Notably, gas tariffs for fertilizer companies operating on the MARI Petroleum Company network remain subsidized, leading to significant price disparities across different urea products. This discrepancy has enabled middlemen to garner excessive profits ranging between PKR 80 – 100 billion. Engro Fertilizers, in a move to support government efforts to aid farmers, has refrained from increasing the selling price of imported urea.

The recent price adjustments by FFBL and Engro Fertilizers are a consequence of the government’s decision to significantly raise gas input costs for fertilizer manufacturers on the SNGPL and SSGC networks. Feedstock gas prices for these manufacturers, which account for 60% of the total production capacity, have escalated from PKR 580/mmbtu ($2.08) to PKR 1,597/mmbtu ($5.72). Meanwhile, the remaining manufacturers on the Mari network, contributing to 40% of the total capacity, continue to benefit from the subsidized rate of PKR 580/mmbtu.

This discrepancy in gas prices has led to multiple urea rates in the market, causing price distortions. Current market reports indicate that the urea prices of FFBL, Engro Fertilizers, and Fauji Fertilizer Company Ltd now stand at PKR 5489/bag ($19.67), PKR 4647/bag ($16.65), and PKR 3,767/bag ($13.50) respectively.

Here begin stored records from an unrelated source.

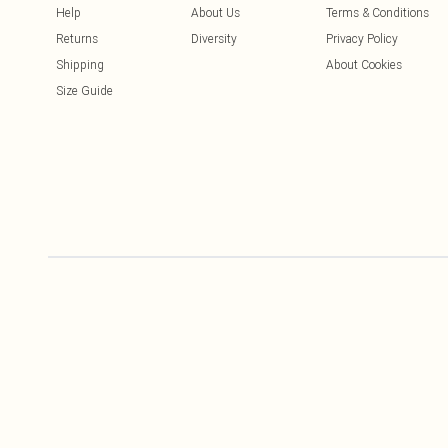
Help
About Us
Terms & Conditions
Returns
Diversity
Privacy Policy
Shipping
About Cookies
Size Guide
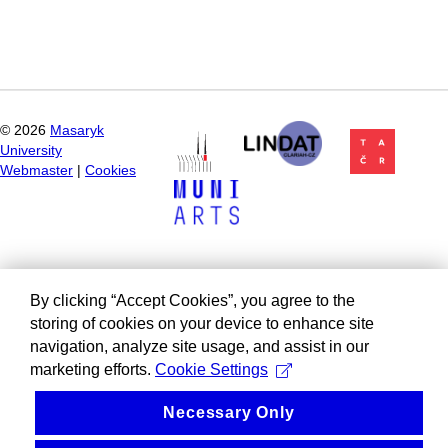
©
2026
Masaryk
University
Webmaster
|
Cookies
By clicking “Accept Cookies”, you agree to the
storing of cookies on your device to enhance site
navigation, analyze site usage, and assist in our
marketing efforts.
Cookie Settings
Necessary Only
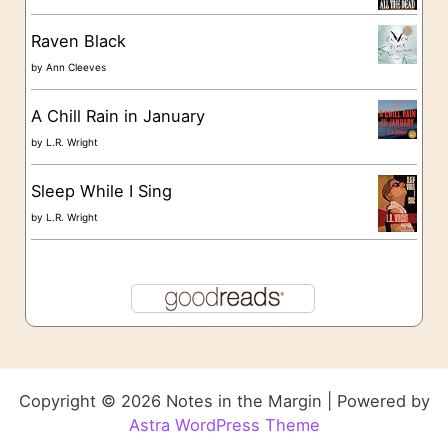
Raven Black
by
Ann Cleeves
A Chill Rain in January
by
L.R. Wright
Sleep While I Sing
by
L.R. Wright
Copyright © 2026 Notes in the Margin | Powered by
Astra WordPress Theme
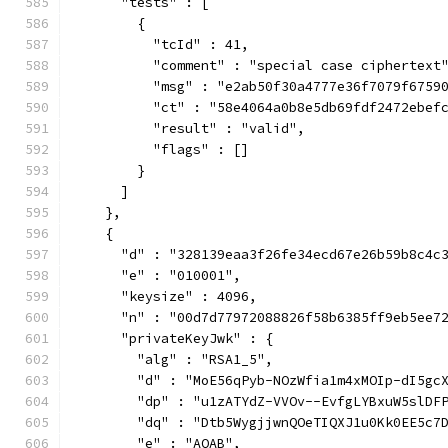
      "tests" : [
        {
          "tcId" : 41,
          "comment" : "special case ciphertext
          "msg" : "e2ab50f30a4777e36f7079f6759
          "ct" : "58e4064a0b8e5db69fdf2472ebef
          "result" : "valid",
          "flags" : []
        }
      ]
    },
    {
      "d" : "328139eaa3f26fe34ecd67e26b59b8c4c
      "e" : "010001",
      "keysize" : 4096,
      "n" : "00d7d77972088826f58b6385ff9eb5ee7
      "privateKeyJwk" : {
        "alg" : "RSA1_5",
        "d" : "MoE56qPyb-NOzWfia1m4xMOIp-dI5gc
        "dp" : "u1zATYdZ-VVOv--EvfgLYBxuW5slDF
        "dq" : "Dtb5WygjjwnQOeTIQXJ1u0Kk0EE5c7
        "e" : "AQAB",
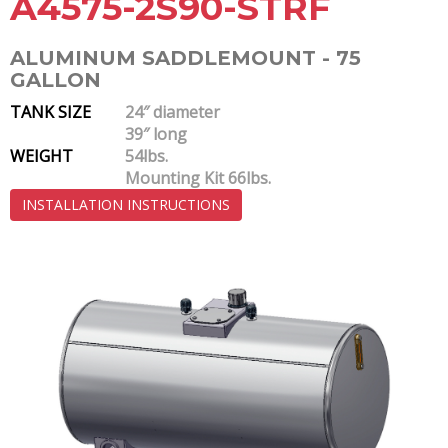
A4575-2S90-STRF
ALUMINUM SADDLEMOUNT - 75
GALLON
TANK SIZE
24″ diameter
39″ long
WEIGHT
54lbs.
Mounting Kit 66lbs.
INSTALLATION INSTRUCTIONS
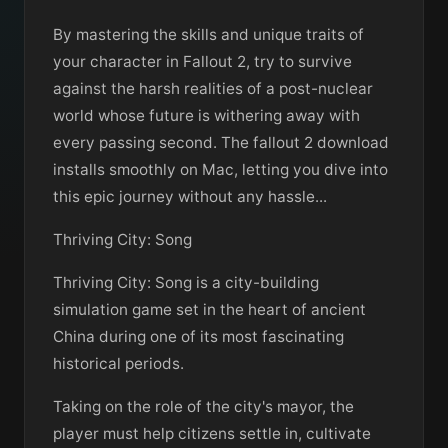
By mastering the skills and unique traits of
your character in Fallout 2, try to survive
against the harsh realities of a post-nuclear
world whose future is withering away with
every passing second. The fallout 2 download
installs smoothly on Mac, letting you dive into
this epic journey without any hassle...
Thriving City: Song
Thriving City: Song is a city-building
simulation game set in the heart of ancient
China during one of its most fascinating
historical periods.
Taking on the role of the city's mayor, the
player must help citizens settle in, cultivate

Experts warn that the government’s failure to standardize gas prices for all fertilizer manufacturers could result in missed fiscal targets and continued instability in urea prices for farmers. This instability has created opportunities for middlemen to realize excessive profits. By aligning the Mari network prices with those of other networks, the government could potentially harness additional revenue to finance targeted agricultural projects, thereby stimulating economic activity within the sector.

An industry analyst explained that the government should “equalize gas rates for the whole industry; otherwise, it will create distortion and go against the IMF’s suggestion of eliminating subsidies.” The bold strategy to reform the fertilizer sector by eliminating current gas price discrimination among the fertilizer players is expected to stabilize the urea market for the benefit of the farmers, support the government’s economic agenda, and attract new investments in the fertilizer industry.